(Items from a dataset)
'''

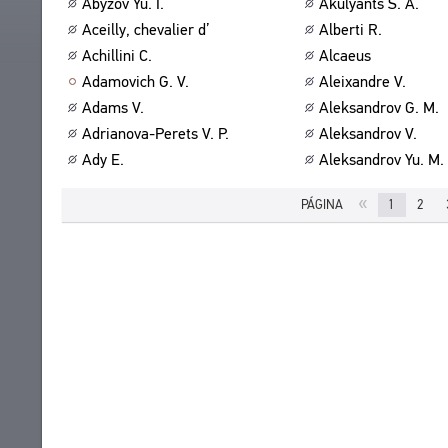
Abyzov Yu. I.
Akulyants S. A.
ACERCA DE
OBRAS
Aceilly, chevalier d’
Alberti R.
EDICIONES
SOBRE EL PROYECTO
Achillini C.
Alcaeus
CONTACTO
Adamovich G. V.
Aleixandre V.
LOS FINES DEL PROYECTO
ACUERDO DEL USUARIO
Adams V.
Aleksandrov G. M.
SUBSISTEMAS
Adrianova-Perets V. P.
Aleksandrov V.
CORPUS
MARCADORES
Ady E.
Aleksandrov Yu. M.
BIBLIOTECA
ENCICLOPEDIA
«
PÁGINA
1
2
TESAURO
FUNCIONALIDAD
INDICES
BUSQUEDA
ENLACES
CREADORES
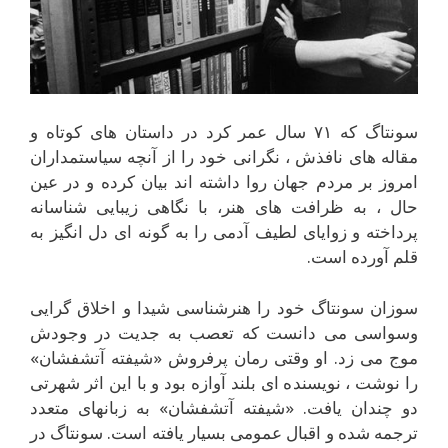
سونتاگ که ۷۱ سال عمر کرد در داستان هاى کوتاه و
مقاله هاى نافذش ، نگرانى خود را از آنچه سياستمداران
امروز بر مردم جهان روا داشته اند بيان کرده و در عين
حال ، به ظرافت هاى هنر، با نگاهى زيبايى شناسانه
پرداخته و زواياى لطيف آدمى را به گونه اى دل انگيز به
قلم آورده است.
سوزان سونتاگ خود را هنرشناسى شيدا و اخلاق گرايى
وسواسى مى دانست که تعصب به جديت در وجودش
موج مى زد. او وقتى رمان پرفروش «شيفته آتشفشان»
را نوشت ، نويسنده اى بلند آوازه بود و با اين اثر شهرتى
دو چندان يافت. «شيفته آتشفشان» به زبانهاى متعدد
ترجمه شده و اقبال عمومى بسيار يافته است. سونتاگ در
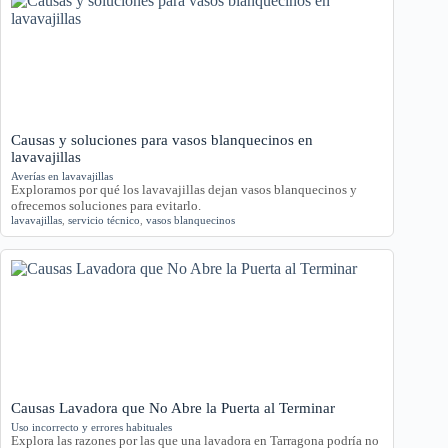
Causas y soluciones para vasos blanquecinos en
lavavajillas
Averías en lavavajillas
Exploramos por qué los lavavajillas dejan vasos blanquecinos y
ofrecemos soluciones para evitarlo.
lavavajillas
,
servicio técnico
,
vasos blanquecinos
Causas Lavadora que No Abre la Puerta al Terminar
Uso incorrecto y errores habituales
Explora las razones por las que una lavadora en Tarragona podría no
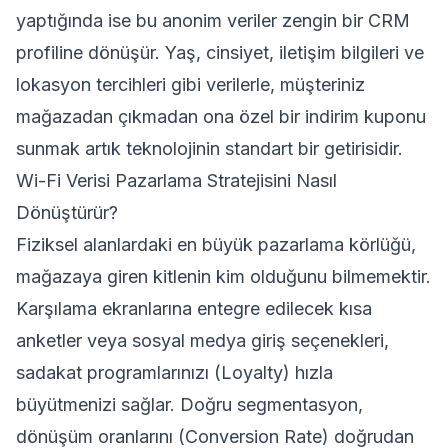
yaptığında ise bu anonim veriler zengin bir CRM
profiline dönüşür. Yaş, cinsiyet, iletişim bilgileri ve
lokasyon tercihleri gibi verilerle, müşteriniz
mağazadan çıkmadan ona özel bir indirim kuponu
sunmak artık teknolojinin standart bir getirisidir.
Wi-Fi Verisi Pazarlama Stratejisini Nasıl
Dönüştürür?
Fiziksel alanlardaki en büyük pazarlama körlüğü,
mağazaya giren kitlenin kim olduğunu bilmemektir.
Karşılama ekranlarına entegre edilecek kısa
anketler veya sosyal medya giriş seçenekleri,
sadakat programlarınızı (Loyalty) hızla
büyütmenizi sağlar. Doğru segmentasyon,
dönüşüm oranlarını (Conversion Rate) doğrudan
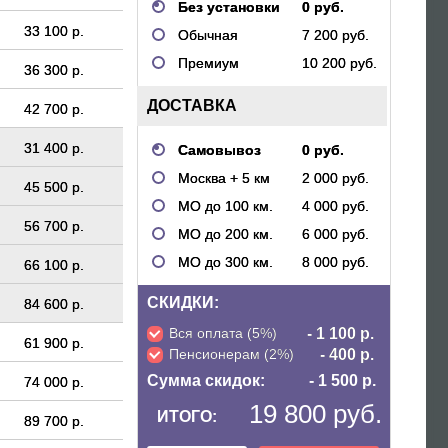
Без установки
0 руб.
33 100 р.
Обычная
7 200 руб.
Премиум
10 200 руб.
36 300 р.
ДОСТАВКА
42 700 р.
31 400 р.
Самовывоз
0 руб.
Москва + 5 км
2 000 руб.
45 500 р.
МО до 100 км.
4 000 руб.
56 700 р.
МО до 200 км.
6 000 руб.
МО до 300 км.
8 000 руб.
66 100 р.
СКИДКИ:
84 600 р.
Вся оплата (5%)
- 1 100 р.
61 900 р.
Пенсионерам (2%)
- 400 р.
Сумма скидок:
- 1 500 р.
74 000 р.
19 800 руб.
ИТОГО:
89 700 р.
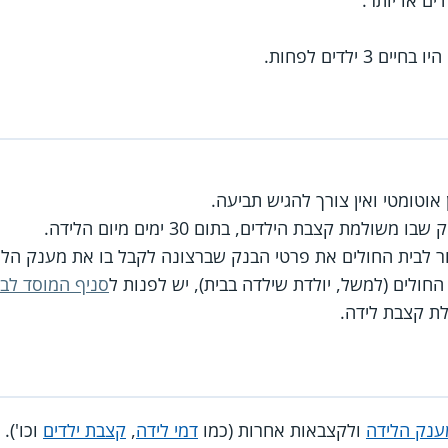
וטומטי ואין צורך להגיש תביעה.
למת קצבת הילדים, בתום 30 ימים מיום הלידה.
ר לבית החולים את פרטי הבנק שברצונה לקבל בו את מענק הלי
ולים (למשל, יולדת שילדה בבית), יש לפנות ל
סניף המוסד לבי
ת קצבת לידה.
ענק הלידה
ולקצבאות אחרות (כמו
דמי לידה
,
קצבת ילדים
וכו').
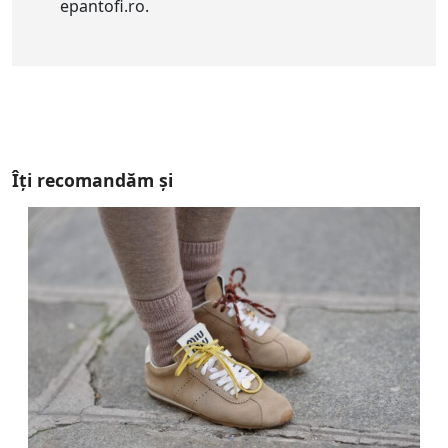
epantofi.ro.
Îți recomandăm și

'''
'''

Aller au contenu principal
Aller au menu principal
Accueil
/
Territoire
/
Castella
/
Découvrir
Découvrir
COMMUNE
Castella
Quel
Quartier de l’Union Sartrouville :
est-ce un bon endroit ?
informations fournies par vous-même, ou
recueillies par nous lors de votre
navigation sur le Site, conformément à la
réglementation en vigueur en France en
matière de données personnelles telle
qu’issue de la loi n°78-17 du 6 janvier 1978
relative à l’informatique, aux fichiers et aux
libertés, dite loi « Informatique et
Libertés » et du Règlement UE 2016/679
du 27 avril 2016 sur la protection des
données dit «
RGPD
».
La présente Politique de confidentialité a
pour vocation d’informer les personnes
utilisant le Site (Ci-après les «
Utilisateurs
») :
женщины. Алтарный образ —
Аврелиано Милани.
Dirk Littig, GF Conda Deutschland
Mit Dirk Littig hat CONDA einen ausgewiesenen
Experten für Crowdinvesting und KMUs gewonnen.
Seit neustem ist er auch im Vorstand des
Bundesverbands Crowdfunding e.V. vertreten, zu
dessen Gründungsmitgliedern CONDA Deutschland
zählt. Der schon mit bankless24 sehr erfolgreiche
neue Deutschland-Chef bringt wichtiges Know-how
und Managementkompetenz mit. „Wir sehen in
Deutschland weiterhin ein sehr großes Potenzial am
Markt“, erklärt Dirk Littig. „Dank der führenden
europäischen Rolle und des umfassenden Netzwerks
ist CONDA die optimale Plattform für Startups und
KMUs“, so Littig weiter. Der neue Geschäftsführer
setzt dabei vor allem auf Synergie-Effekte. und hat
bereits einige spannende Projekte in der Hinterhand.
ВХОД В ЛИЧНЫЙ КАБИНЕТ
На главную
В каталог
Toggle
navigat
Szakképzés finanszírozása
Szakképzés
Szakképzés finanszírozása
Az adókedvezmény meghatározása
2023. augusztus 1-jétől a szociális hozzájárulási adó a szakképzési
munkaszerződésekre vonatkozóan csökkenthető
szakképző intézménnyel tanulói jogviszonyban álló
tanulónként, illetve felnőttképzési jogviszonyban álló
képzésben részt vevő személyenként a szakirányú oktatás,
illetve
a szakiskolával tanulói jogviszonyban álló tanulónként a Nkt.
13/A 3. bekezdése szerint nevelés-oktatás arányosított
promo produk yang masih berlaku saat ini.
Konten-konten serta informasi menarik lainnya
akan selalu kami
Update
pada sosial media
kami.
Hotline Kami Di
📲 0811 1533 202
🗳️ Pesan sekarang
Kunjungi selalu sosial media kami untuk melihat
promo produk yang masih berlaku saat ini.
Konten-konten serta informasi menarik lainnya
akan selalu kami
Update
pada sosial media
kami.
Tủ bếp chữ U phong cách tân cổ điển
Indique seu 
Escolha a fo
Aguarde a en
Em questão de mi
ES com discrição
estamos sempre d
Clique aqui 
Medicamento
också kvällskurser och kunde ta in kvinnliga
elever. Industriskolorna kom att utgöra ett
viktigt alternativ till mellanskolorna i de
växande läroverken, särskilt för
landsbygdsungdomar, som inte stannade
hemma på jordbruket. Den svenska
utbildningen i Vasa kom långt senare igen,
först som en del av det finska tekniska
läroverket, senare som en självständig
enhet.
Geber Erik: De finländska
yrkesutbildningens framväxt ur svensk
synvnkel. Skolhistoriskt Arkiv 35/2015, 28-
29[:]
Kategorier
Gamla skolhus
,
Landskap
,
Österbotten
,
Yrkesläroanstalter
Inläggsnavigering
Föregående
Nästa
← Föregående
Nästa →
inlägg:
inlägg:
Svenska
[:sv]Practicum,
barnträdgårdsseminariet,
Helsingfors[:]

'''
'''

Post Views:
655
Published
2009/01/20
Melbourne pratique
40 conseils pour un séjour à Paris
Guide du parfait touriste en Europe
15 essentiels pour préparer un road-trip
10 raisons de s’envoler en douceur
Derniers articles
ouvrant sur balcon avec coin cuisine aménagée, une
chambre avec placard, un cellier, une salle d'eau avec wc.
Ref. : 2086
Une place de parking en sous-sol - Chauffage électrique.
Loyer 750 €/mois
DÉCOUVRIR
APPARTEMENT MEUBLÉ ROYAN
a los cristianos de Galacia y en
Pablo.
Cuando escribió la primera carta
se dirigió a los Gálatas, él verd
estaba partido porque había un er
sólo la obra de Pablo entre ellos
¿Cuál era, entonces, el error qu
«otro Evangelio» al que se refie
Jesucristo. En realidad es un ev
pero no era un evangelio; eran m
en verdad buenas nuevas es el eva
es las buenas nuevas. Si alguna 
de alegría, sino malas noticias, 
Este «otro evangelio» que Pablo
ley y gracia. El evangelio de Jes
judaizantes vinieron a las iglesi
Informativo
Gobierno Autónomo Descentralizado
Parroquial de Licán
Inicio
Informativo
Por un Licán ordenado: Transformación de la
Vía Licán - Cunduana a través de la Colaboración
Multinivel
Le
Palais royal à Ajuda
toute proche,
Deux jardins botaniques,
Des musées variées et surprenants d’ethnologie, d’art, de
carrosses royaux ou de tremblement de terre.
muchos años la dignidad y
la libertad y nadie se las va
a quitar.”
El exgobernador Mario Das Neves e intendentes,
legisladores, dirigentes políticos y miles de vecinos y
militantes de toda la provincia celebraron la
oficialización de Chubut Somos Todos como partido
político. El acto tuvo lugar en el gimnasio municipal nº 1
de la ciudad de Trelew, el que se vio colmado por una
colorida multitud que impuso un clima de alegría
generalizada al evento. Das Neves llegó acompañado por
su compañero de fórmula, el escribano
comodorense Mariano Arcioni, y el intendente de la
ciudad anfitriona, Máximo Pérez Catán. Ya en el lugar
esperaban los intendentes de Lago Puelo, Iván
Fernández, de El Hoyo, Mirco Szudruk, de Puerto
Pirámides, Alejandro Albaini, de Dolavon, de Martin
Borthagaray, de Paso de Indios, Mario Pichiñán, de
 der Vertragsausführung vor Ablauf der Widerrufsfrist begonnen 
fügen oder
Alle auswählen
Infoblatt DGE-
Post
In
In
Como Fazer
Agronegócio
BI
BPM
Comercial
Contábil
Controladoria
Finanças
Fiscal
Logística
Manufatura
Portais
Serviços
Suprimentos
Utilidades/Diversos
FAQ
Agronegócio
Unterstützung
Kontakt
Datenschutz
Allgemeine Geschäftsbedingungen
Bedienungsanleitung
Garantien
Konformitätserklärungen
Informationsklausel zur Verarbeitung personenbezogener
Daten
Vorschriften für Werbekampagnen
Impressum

'''

◆ PROBLEM TO WORK ON ◆
Copy out every line from the records that has the word "Littig".

◆ YOUR SOLUTION ◆
Dirk Littig, GF Conda Deutschland
Mit Dirk Littig hat CONDA einen ausgewiesenen
Markt“, erklärt Dirk Littig. „Dank der führenden
KMUs“, so Littig weiter. Der neue Geschäftsführer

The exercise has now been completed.